Question

I'm trying to use Ruby's Fibers to create a REPL, with one Fiber acting as the frontend - taking input and displaying output - and one Fiber as backend - processing input from the frontend and returning output for display.

(I'm doing this partly because I vaguely need a REPL, partly because I wanted to understand Fibers, and partly because I figured this would allow testing - simply replace the frontend in the test framework to test the backend, and vice-versa).

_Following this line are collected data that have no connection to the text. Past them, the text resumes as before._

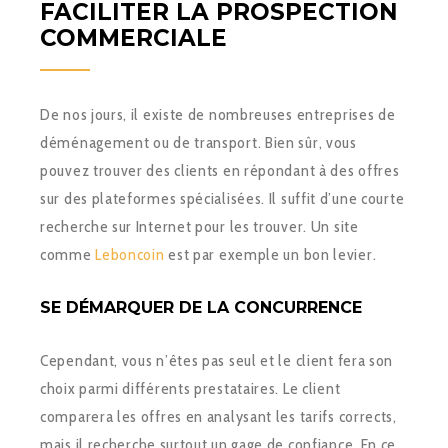
FACILITER LA PROSPECTION
COMMERCIALE
De nos jours, il existe de nombreuses entreprises de
déménagement ou de transport. Bien sûr, vous
pouvez trouver des clients en répondant à des offres
sur des plateformes spécialisées. Il suffit d’une courte
recherche sur Internet pour les trouver. Un site
comme
Leboncoin
est par exemple un bon levier.
SE DÉMARQUER DE LA CONCURRENCE
Cependant, vous n’êtes pas seul et le client fera son
choix parmi différents prestataires. Le client
comparera les offres en analysant les tarifs corrects,
mais il recherche surtout un gage de confiance. En ce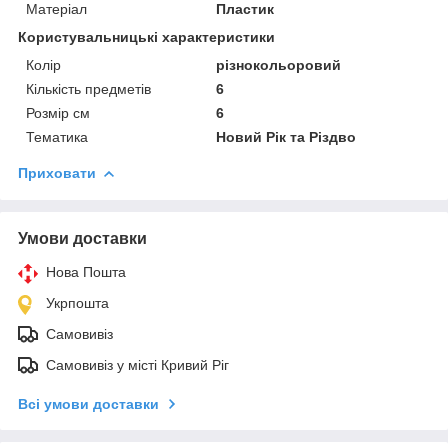
Матеріал
Пластик
Користувальницькі характеристики
Колір
різнокольоровий
Кількість предметів
6
Розмір см
6
Тематика
Новий Рік та Різдво
Приховати
Умови доставки
Нова Пошта
Укрпошта
Самовивіз
Самовивіз у місті Кривий Ріг
Всі умови доставки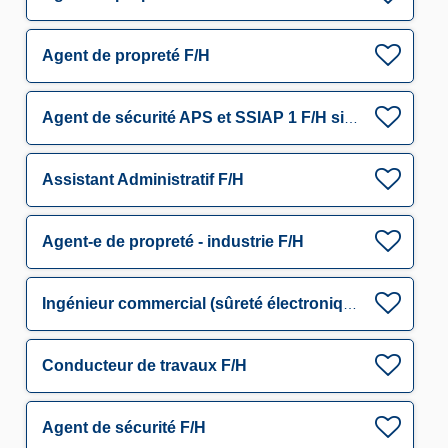
Agent de propreté F/H
Agent de sécurité APS et SSIAP 1 F/H site classifié
Assistant Administratif F/H
Agent-e de propreté - industrie F/H
Ingénieur commercial (sûreté électronique) F/H
Conducteur de travaux F/H
Agent de sécurité F/H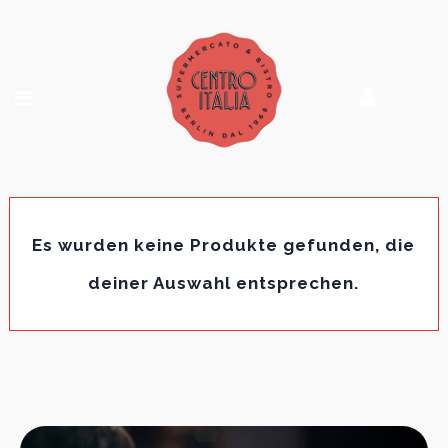
Es wurden keine Produkte gefunden, die
deiner Auswahl entsprechen.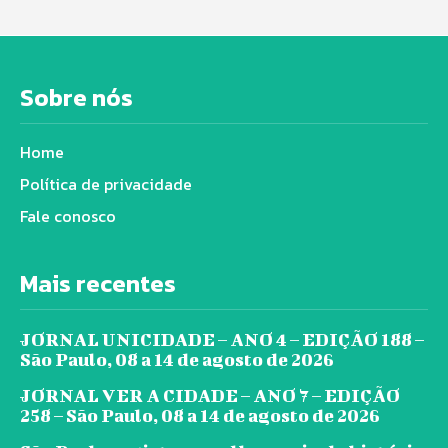
Sobre nós
Home
Política de privacidade
Fale conosco
Mais recentes
JORNAL UNICIDADE – ANO 4 – EDIÇÃO 188 –
São Paulo, 08 a 14 de agosto de 2026
JORNAL VER A CIDADE – ANO 7 – EDIÇÃO
258 – São Paulo, 08 a 14 de agosto de 2026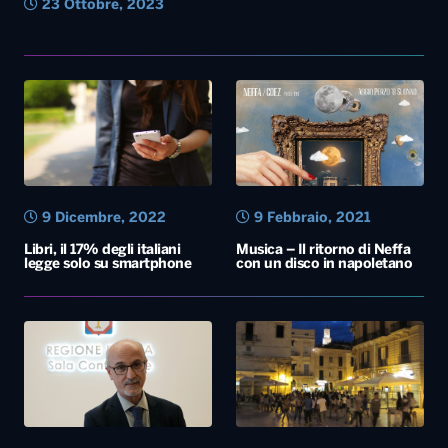
23 Ottobre, 2023
9 Dicembre, 2022
9 Febbraio, 2021
Libri, il 17% degli italiani
Musica – Il ritorno di Neffa
legge solo su smartphone
con un disco in napoletano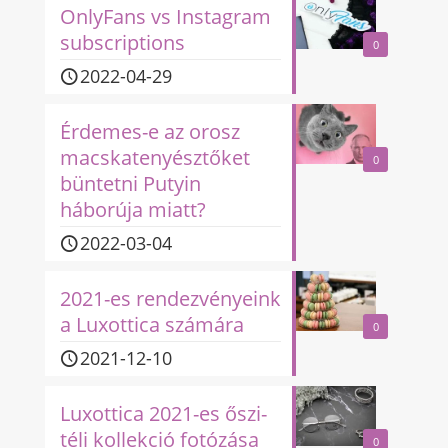
OnlyFans vs Instagram
subscriptions
0
2022-04-29
Érdemes-e az orosz
macskatenyésztőket
0
büntetni Putyin
háborúja miatt?
2022-03-04
2021-es rendezvényeink
a Luxottica számára
0
2021-12-10
Luxottica 2021-es őszi-
téli kollekció fotózása
0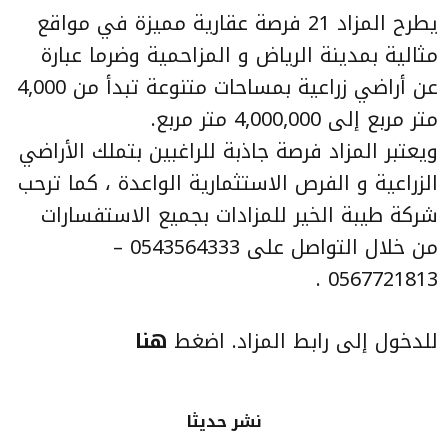
‎يطرح المزاد 21 فرصة عقارية مميزة في مواقع
مثالية بمدينة الرياض و المزاحمية وضرما عبارة
عن أراضي زراعية بمساحات متنوعة تبدأ من 4,000
متر مربع إلى 4,000,000 متر مربع.
‎ويعتبر المزاد فرصة جاذبة للراغبين بتملك الأراضي
الزراعية و الفرص الاستثمارية الواعدة ، كما ترحب
شركة طيبة الخير للمزادات بجميع الاستفسارات
من خلال التواصل على 0543564333 –
0567721813 .
للدخول إلى رابط المزاد. اضغط
هنا
نشر حديثا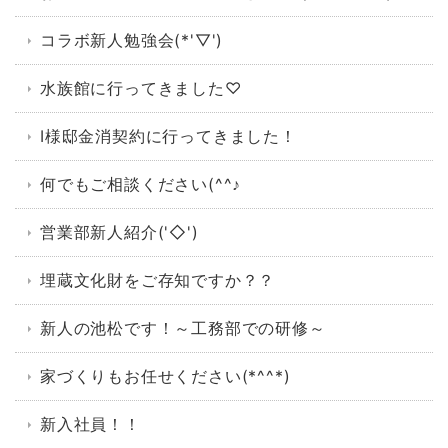
コラボ新人勉強会(*'▽')
水族館に行ってきました♡
I様邸金消契約に行ってきました！
何でもご相談ください(^^♪
営業部新人紹介('◇')ゞ
埋蔵文化財をご存知ですか？？
新人の池松です！～工務部での研修～
家づくりもお任せください(*^^*)
新入社員！！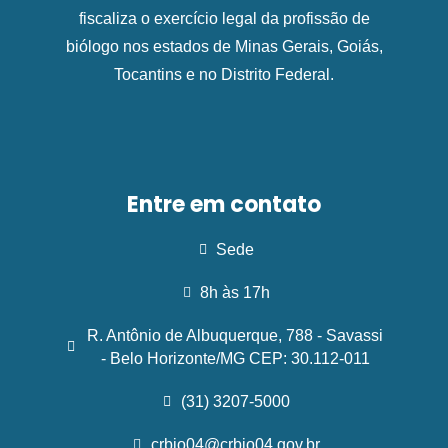
fiscaliza o exercício legal da profissão de
biólogo nos estados de Minas Gerais, Goiás,
Tocantins e no Distrito Federal.
Entre em contato
Sede
8h às 17h
R. Antônio de Albuquerque, 788 - Savassi
- Belo Horizonte/MG CEP: 30.112-011
(31) 3207-5000
crbio04@crbio04.gov.br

Trouble is, I can't find any good documentation on how to actually use the full Fibers library, and my initial guess doesn't work. So, I have four questions:

  1. Is this a halfway-sensible idea? Am I going to run into huge trouble trying to make a REPL from Fibers?
  2. I don't think I can do this without the Fibers library, since I need to pass values both ways. Is that right?
  3. Can anyone point me at decent, start-at-the-beginning tutorials or documentation on Ruby Fibers (as in the library, not the unidirectional generators stuff)?
  4. Why doesn't the following work? It correctly displays Enter a string:, and repeatedly accepts input; but every time I supply a line of input, it just displays the first line of input reversed (sample output is included, in case that wasn't clear).

Code:

require 'fiber'


# Simple REPL. Echo back the user's input, reversed, until they
# enter "pots" (resulting in "stop")
frontend = Fiber.new do |backend, output|
  while output != 'stop' do
    puts output
    print ": "
    input = gets
    output = backend.transfer(frontend, input)
  end
end

backend = Fiber.new do |frontend, input|
  loop do
    frontend.transfer(input.reverse)
  end
end

frontend.transfer(backend, "Enter a string:")

Output:

Enter a string:
: Hello

olleH
: World

olleH
:
Était-ce utile?

La solution

Answers, in order:

  1. Fibers are wrong for this. Fibers are a very high level feature meant for cooperative concurrency. Using them for a simple use case covered by functions and blocks doesn't make sense.
  2. No. Look at your REPL, written using only methods:

    def repl(output, &backend)
      input = nil
      while output != "stop"
        puts output
        print ': '
        input = gets.chomp
        output = backend.call(input)
      end
    end
    repl("Enter a string: ") {|input| input.reverse}
    

    Which outputs:

    Enter a string:                                                                                                                      
    : Hi                                                                                                                                 
    iH                                                                                                                                   
    : Hello                                                                                                                              
    olleH
    : Bork
    kroB
    

    Works perfectly.

  3. Ruby's own documentation: http://ruby-doc.org/core-2.0.0/Fiber.html

  4. When you call transfer or resume multiple times, the arguments are only passed to the block of the fiber the first time. So each time you call transfer the backed fiber is still reversing the first string it was passed, because it never got another. That's why fibers are wrong for implementing this.